Problem to solve:
Would you copy the entries that follow exactly, leaving out every picture?

══ Recorded information

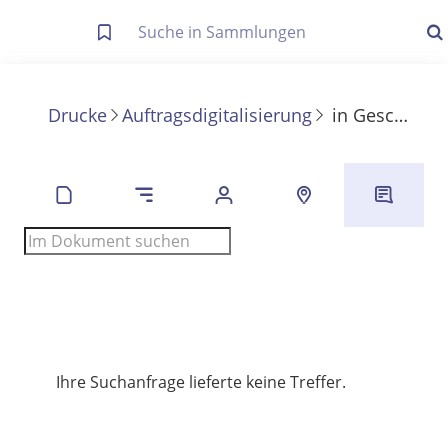
Letzte Trefferliste
Info zu Suchanfragen
Drucke
Auftragsdigitalisierung
in
Geschichte des deutschen Buchhandels vom Beginn der Fremdherrschaft bis zur Reform des Börsenvereins im neuen Deutschen Reiche
Die letzte Trefferliste besteht aus Ihrer letzten Suche, samt
Filter- und Sucheinstellungen.
Suche in Metadaten
Anzeigen
Zuletzt gesucht
Noch keine Suchworte
Ihre Suchanfrage lieferte keine Treffer.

════

Response:
Letzte Trefferliste
Info zu Suchanfragen
Drucke
Auftragsdigitalisierung
in
Geschichte des deutschen Buchhandels vom Beginn der Fremdherrschaft bis zur Reform des Börsenvereins im neuen Deutschen Reiche
Die letzte Trefferliste besteht aus Ihrer letzten Suche, samt
Filter- und Sucheinstellungen.
Suche in Metadaten
Anzeigen
Zuletzt gesucht
Noch keine Suchworte
Ihre Suchanfrage lieferte keine Treffer.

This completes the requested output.